They are among the smallest of our ancient relatives and also one of anthropology's biggest mysteries.

Now, a reanalysis is shedding light on the tiny, upright creatures, nicknamed "hobbits," that apparently lived on the Indonesian island of Flores even as our own Homo sapiens ancestors were beginning their relentless expansion around the globe.

The new evidence comes from the Liang Bua cave, where the skeleton of a 1.1-metre-tall individual, thought to be a 30-year-old female, was first unearthed in 2003. By excavating farther into the cave, researchers say, they have clarified how long the pint-sized hominins, scientifically classified as Homo floresiensis, could have persisted in the area. There is no indication that the hobbits co-existed with anatomically modern humans in the region for very long, if at all, they say.

"If we had known this at the time of the discovery, then the scientific debate and controversy surrounding these remains probably would have been significantly less," said Matthew Tocheri, a paleoanthropologist at Lakehead University in Thunder Bay and co-director of the Liang Bua excavation.

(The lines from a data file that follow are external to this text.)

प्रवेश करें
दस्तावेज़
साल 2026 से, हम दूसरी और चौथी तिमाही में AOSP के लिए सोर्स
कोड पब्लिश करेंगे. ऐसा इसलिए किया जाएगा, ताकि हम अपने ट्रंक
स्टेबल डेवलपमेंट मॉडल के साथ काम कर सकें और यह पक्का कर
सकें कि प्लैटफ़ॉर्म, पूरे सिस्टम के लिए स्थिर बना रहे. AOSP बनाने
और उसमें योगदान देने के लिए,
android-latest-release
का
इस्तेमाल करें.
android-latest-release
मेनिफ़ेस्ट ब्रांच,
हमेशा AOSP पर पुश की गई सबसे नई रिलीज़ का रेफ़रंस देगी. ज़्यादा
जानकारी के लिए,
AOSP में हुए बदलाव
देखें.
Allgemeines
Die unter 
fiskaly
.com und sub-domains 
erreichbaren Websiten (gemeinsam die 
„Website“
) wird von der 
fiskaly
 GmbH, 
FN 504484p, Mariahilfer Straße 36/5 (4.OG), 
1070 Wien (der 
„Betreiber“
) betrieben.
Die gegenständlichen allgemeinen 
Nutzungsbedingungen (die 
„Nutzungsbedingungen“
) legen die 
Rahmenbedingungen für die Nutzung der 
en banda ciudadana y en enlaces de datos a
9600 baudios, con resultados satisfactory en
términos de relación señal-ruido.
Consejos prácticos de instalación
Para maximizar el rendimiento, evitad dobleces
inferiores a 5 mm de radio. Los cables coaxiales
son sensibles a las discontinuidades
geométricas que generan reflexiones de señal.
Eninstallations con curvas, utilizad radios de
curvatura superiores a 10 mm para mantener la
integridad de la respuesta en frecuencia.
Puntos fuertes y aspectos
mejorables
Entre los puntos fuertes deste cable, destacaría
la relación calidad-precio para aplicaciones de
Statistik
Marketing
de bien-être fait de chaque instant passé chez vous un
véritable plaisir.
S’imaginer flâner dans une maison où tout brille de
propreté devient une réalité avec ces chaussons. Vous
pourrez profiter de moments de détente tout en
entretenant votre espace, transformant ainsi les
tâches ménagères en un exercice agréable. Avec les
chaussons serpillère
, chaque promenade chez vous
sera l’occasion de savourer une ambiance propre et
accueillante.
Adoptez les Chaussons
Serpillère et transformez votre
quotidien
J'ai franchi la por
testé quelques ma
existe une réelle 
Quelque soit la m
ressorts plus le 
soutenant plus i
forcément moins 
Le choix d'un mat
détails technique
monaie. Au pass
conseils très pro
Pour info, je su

Initially, layers of sediment associated with the skeleton as well as stone tools and bones from several other individuals were found to have been deposited as recently as 12,000 years ago. That would mean that Homo floresiensis probably overlapped with the ancestors of present-day Indonesians for tens of thousands of years on Flores, a scenario that has fuelled alternative theories that the skeleton is really that of an ordinary human with a disorder that stunted her growth.

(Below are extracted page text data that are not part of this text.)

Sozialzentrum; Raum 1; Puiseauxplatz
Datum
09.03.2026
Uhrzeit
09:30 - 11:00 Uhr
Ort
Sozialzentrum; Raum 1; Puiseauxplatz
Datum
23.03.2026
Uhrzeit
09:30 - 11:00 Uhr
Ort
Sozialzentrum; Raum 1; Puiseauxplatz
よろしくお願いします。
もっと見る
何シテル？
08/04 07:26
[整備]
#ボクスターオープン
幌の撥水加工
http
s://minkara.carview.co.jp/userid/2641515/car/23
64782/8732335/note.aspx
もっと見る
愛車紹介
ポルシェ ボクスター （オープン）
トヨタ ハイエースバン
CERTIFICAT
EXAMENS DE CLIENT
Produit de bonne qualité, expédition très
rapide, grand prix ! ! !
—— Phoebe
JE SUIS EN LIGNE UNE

Instead, Dr. Tocheri and his colleagues now say it is clear that all the bones of Homo floresiensis found to date were deposited no later than 60,000 years ago. Stone tools that have been attributed to the species are no more recent than 50,000 years ago. That is about the time that anatomically modern humans are first thought to have reached the Indonesian archipelago.

The team's revised chronology, published on Wednesday in the journal Nature, is based on something that previous studies overlooked: layers of volcanic ash that blanketed the region starting around the same period. The ash, which was eroded away and is not seen at the precise spot where the hobbit skeleton was found, overlays the sediment associated with the hobbit bones and tools.

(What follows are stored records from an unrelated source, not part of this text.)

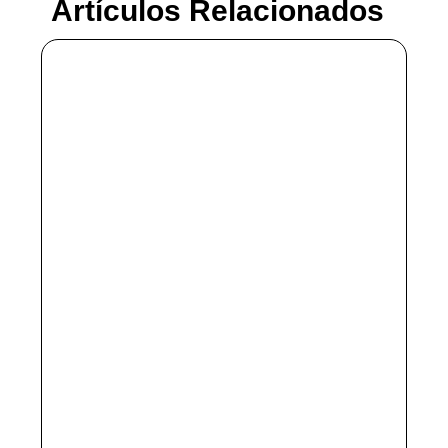
Artículos Relacionados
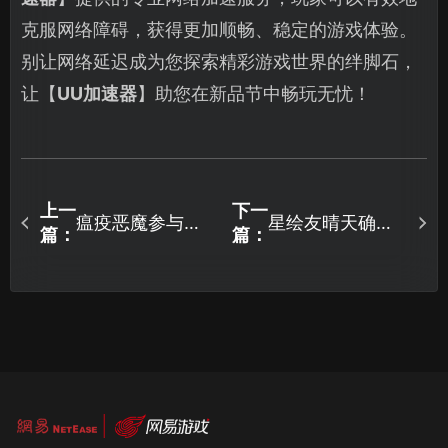
克服网络障碍，获得更加顺畅、稳定的游戏体验。
别让网络延迟成为您探索精彩游戏世界的绊脚石，
让【
UU加速器
】助您在新品节中畅玩无忧！
上一
下一
瘟疫恶魔参与
星绘友晴天确认
篇：
篇：
Steam新品节试
参加Steam新品
玩：联机优化攻
节，宇宙治愈生
略！
活体验抢先开
启！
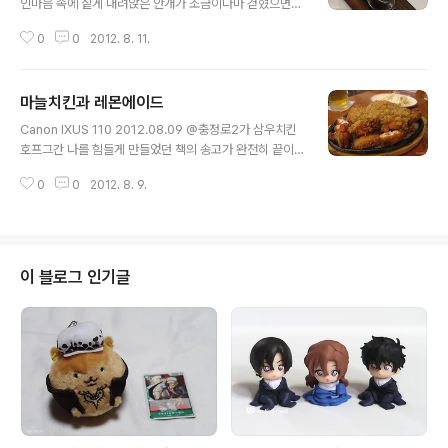
인마음 속에 짙게 내려앉은 안개가 조금이나마 걷혔으면
하는 바람을 가지고 먹은 초코 빙수. 쇼콜라티에 분이 직접
0
0
2012. 8. 11.
만드신 진한 초코 시럽과 초코 가루, 초코 샤베트 얼음이 멋
들어지게 어우러진다. 게다가 이사한지 얼마 안 된 기념으
로 맛있는 초콜릿 한 조각도 서비스로 주셨는데 달짝지근
마늘치킨과 레몬에이드
하면서도 녹차 맛이 은은하게 나는 게 또 일품이다
글 내용
Canon IXUS 110 2012.08.09 @충정로2가 삼우치킨
호프그간 나를 힘들게 만들었던 책의 송고가 완전히 끝이
났다. 인쇄소에서 보내준 CTP 검토까지 완료! CTP 검토
0
0
2012. 8. 9.
하다가 생각지도 못한 실수를 발견해서 막바지 수정하는데
애를 먹기는 했으나 책이 나오기 전에 발견한 게 어디람. 정
말 다행이다. 내 책 말고 대리님 책도 송고를 끝낸지라 기념
파티 삼아 과장님, 대리님과 함께 회사 근처에 있는 치킨집
에 가서 치맥을 먹었다. 역시 무더운 날에는 치맥만한 음식
이 블로그 인기글
이 없다. 요즘 들어 치킨 정말 자주 먹는다. 이번에 찾은 '삼
우 치킨'은 처음 와본 집인데 양도 제법 많은데다가 '마늘
치킨'이 무척 맛났다. 양념도 듬뿍 올려져 있다. 튀김도 바
삭바삭. 한 마리 먹고 후라이드 반 마리 더 먹은 건 비밀!C..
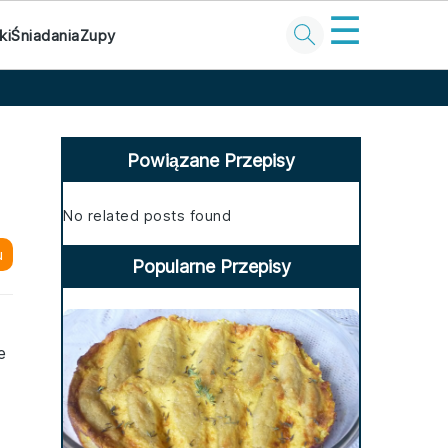
☰
ki
Śniadania
Zupy
Primary
Sidebar
Powiązane Przepisy
No related posts found
u
Popularne Przepisy
e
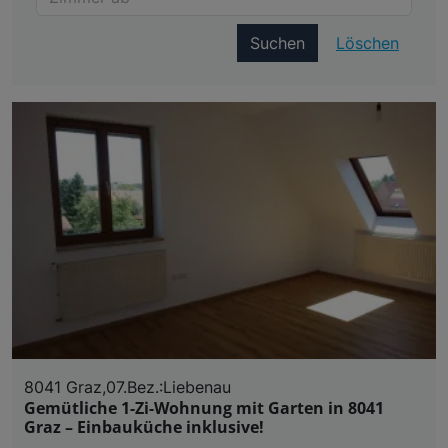
Suchen
Löschen
8041 Graz,07.Bez.:Liebenau
Gemütliche 1-Zi-Wohnung mit Garten in 8041
Graz – Einbauküche inklusive!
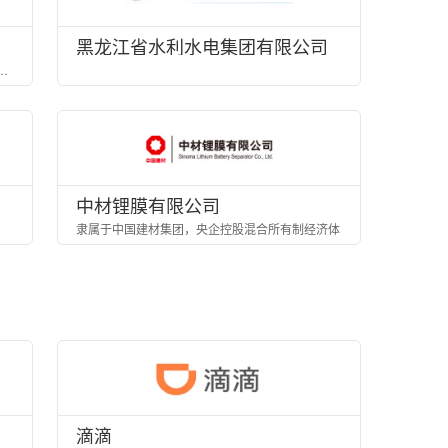
黑龙江省水利水电集团有限公司
通信工程施工总承包壹级”施工企业
中材锂膜有限公司
隶属于中国建材集团，央企控股混合所有制经济体
滴滴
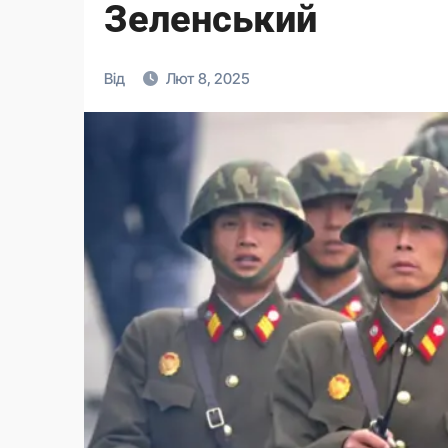
Зеленський
Від
Лют 8, 2025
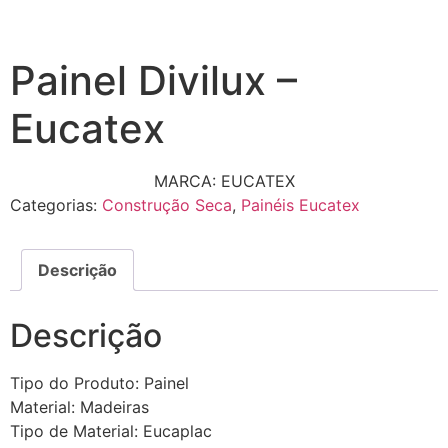
Painel Divilux –
Eucatex
MARCA: EUCATEX
Categorias:
Construção Seca
,
Painéis Eucatex
Descrição
Descrição
Tipo do Produto: Painel
Material: Madeiras
Tipo de Material: Eucaplac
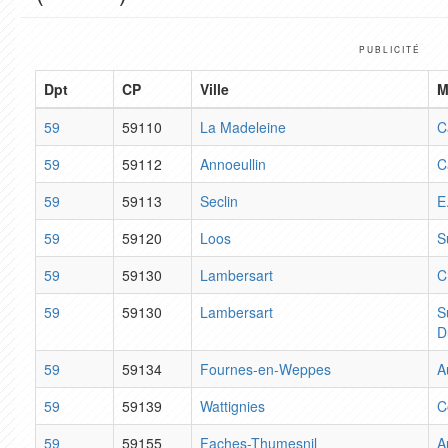
PUBLICITÉ
Dpt
CP
Ville
M
59
59110
La Madeleine
C
59
59112
Annoeullin
C
59
59113
Seclin
E
59
59120
Loos
S
59
59130
Lambersart
C
59
59130
Lambersart
S
D
59
59134
Fournes-en-Weppes
A
59
59139
Wattignies
C
59
59155
Faches-Thumesnil
A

"That essentially removes the overlap," said Mark Collard, an anthropologist and archeologist at Simon Fraser University in British Columbia, who was not involved in the new analysis.

While it does not rule out the possibility of interaction between hobbits and our own species 50,000 years ago, or even later, the new find removes the need to accept a lengthy co-existence and bolsters the view that Homo floresiensis is a separate, if surprising, offshoot of the Homo family tree.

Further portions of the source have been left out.